> _Work request_: Repeat the entries below word for word, though any picture in them should be dropped.

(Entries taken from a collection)
----------

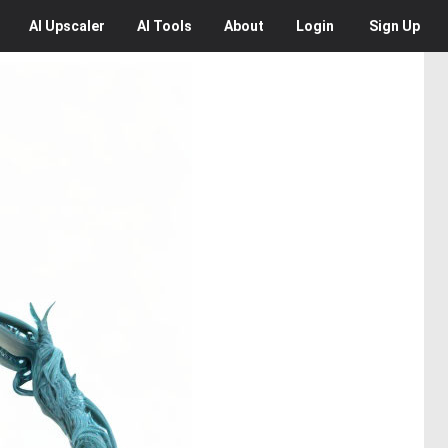
AI
Upscaler
AI
Tools
About
Login
Sign Up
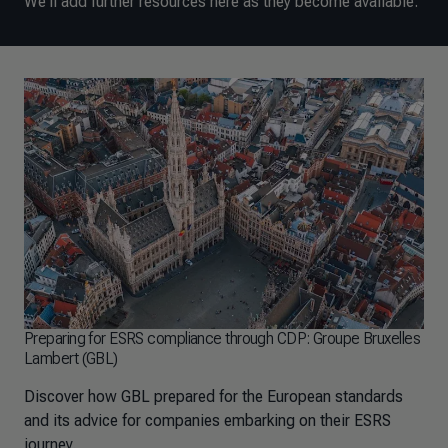
We'll add further resources here as they become available.
Preparing for ESRS compliance through CDP: Groupe Bruxelles
Lambert (GBL)
Discover how GBL prepared for the European standards
and its advice for companies embarking on their ESRS
journey.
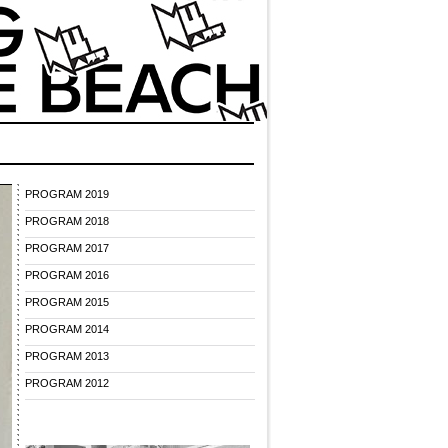
PROGRAM 2019
PROGRAM 2018
PROGRAM 2017
PROGRAM 2016
PROGRAM 2015
PROGRAM 2014
PROGRAM 2013
PROGRAM 2012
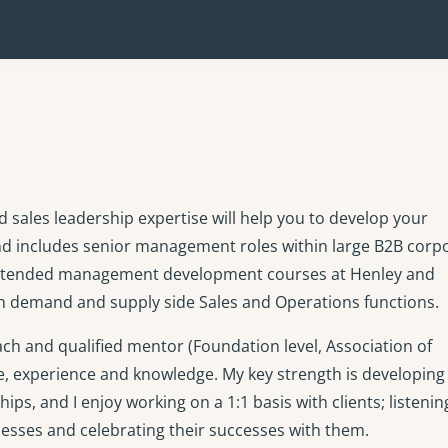
ales leadership expertise will help you to develop your
nd includes senior management roles within large B2B corp
 attended management development courses at Henley and
oth demand and supply side Sales and Operations functions.
h and qualified mentor (Foundation level, Association of
e, experience and knowledge. My key strength is developing
ips, and I enjoy working on a 1:1 basis with clients; listeni
nesses and celebrating their successes with them.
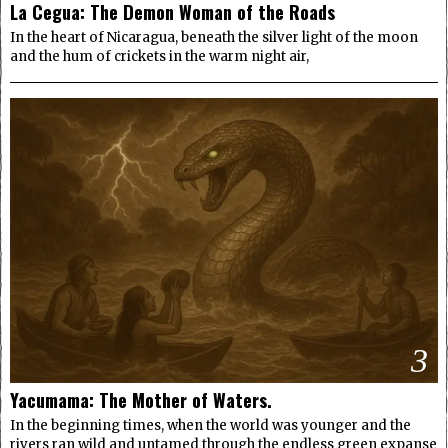
La Cegua: The Demon Woman of the Roads
In the heart of Nicaragua, beneath the silver light of the moon
and the hum of crickets in the warm night air,
3
Yacumama: The Mother of Waters.
In the beginning times, when the world was younger and the
rivers ran wild and untamed through the endless green expanse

----------

> _Solution below_:
AI
Upscaler
AI
Tools
About
Login
Sign Up
We'll add further resources here as they become available.
Preparing for ESRS compliance through CDP: Groupe Bruxelles
Lambert (GBL)
Discover how GBL prepared for the European standards
and its advice for companies embarking on their ESRS
journey.
PROGRAM 2019
PROGRAM 2018
PROGRAM 2017
PROGRAM 2016
PROGRAM 2015
PROGRAM 2014
PROGRAM 2013
PROGRAM 2012
ales leadership expertise will help you to develop your
nd includes senior management roles within large B2B corp
 attended management development courses at Henley and
oth demand and supply side Sales and Operations functions.
h and qualified mentor (Foundation level, Association of
e, experience and knowledge. My key strength is developing
ips, and I enjoy working on a 1:1 basis with clients; listeni
nesses and celebrating their successes with them.
La Cegua: The Demon Woman of the Roads
In the heart of Nicaragua, beneath the silver light of the moon
and the hum of crickets in the warm night air,
3
Yacumama: The Mother of Waters.
In the beginning times, when the world was younger and the
rivers ran wild and untamed through the endless green expanse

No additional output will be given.